Why do we 1st-worlders insist on making so many plans? It seems I’ve made plan after plan my whole life, which has probably prevented me from taking advantage of many opportunities I may have enjoyed more than the original “plan.” So, despite months and months of planning and saving for this Costa Rican adventure which would so matter-of-factly be followed with an early April move to the West Coast (Portland is where young people go to retire, right?), I’m tossing aside that plan and letting my heart lead the way.
So… Universe, I’m open to whatever you have for this point in my life. I’m open, and I’m listening to my heart.
I still do want and “plan” to move to Oregon sooner than later, but because I’m feeling pulled to extend my time in Costa Rica, I may have to delay the move until I can save a bit more. Or, I may move without as much backup money, which could very well be fine, too. As long as I keep my eyes on the road and my hands on my heart, I’ll be just fine.

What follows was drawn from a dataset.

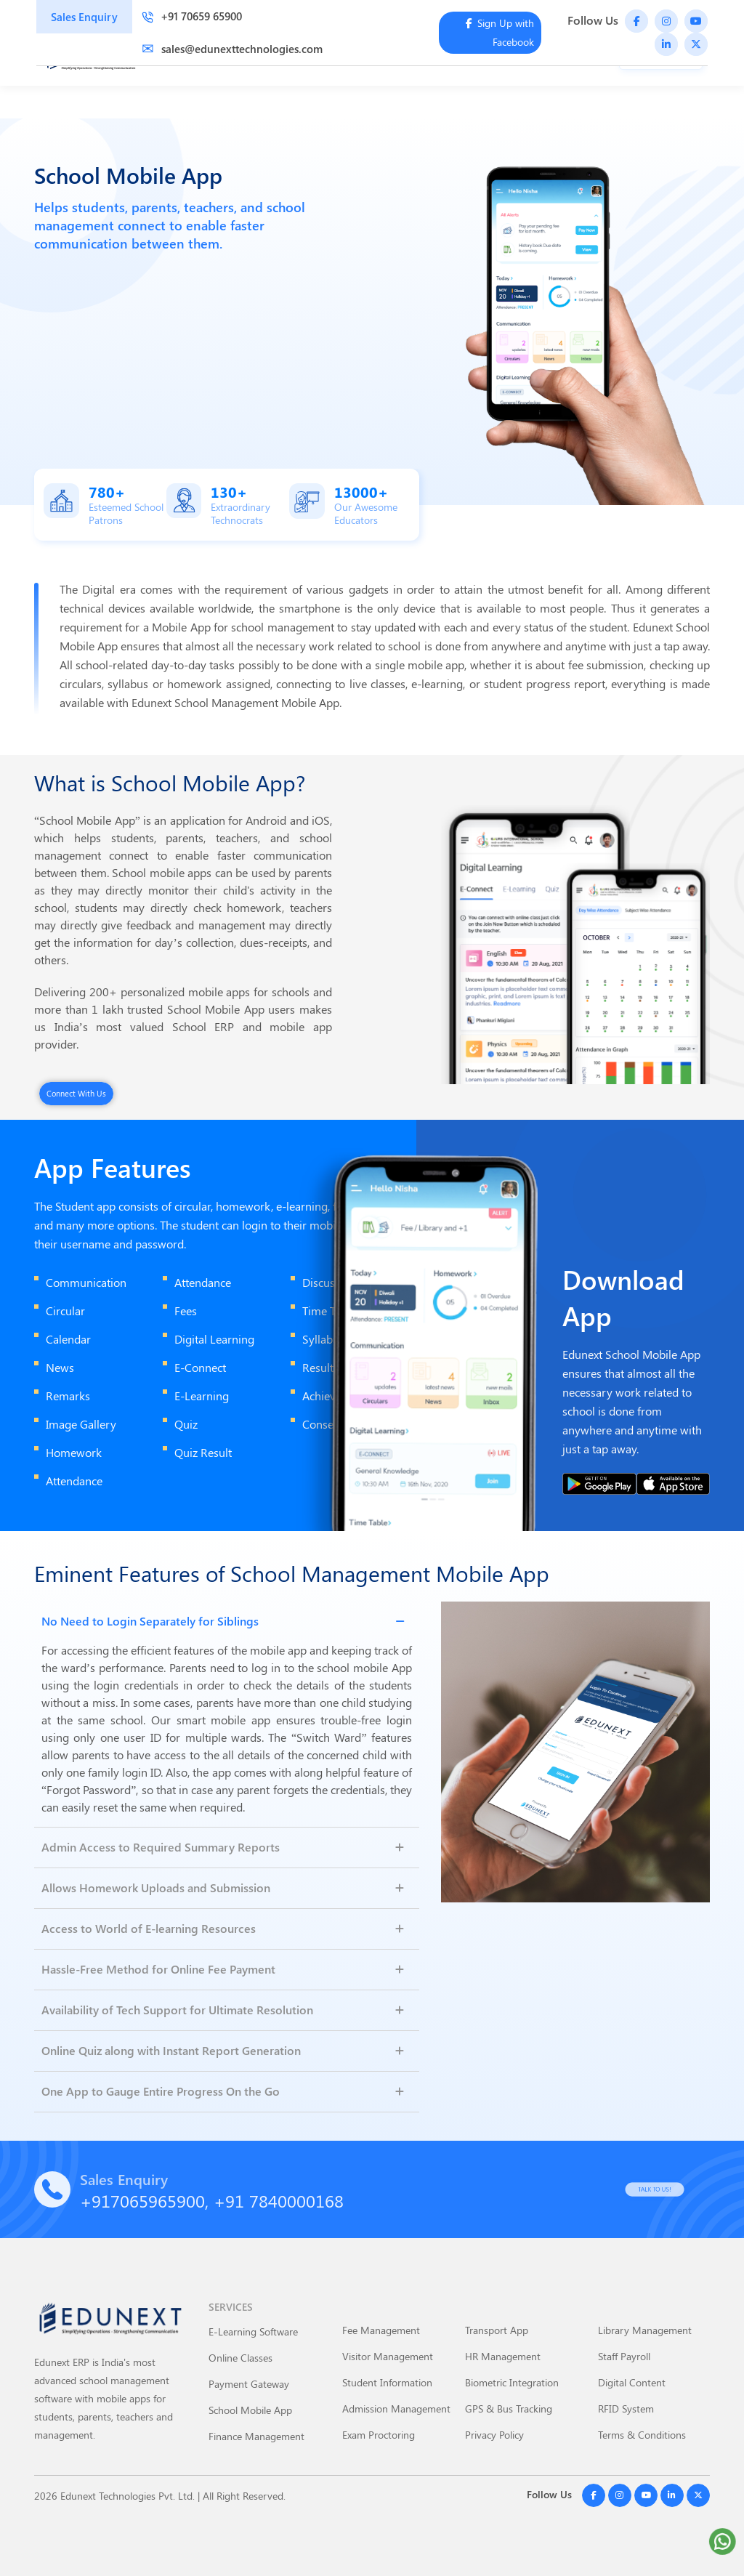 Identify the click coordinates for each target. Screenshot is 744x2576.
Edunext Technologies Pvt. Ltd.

It’s a strange feeling — this confidence I have that every little thing is gonna be alright (thanks for putting it so well, Mr. Marley). Historically, I’ve felt this need to prove something to somebody at all times. If I say that I’m going to do something and then decide to change my mind, I feel as if I’m letting someone down, or that I’m not good enough to follow through with the original goal. This is not ok.
It’s totally fine to make goals which can help keep us moving forward, but to limit ourselves from other opportunities simply by planning our lives away is not ok. I’m done with this attitude.
So, Oregon is still there, and I’m hoping that the Universe will pave a path for me to get there if it’s what’s best for me, but… if that happens later than originally intended, that’s fine.
For now, I’ve got my feet on the jungle floor, the sun on my back, and a smile on my face, and life is perfect. I have no need to plan the next step just now…
Looking forward, but being present. It’s possible. And I’m doing it.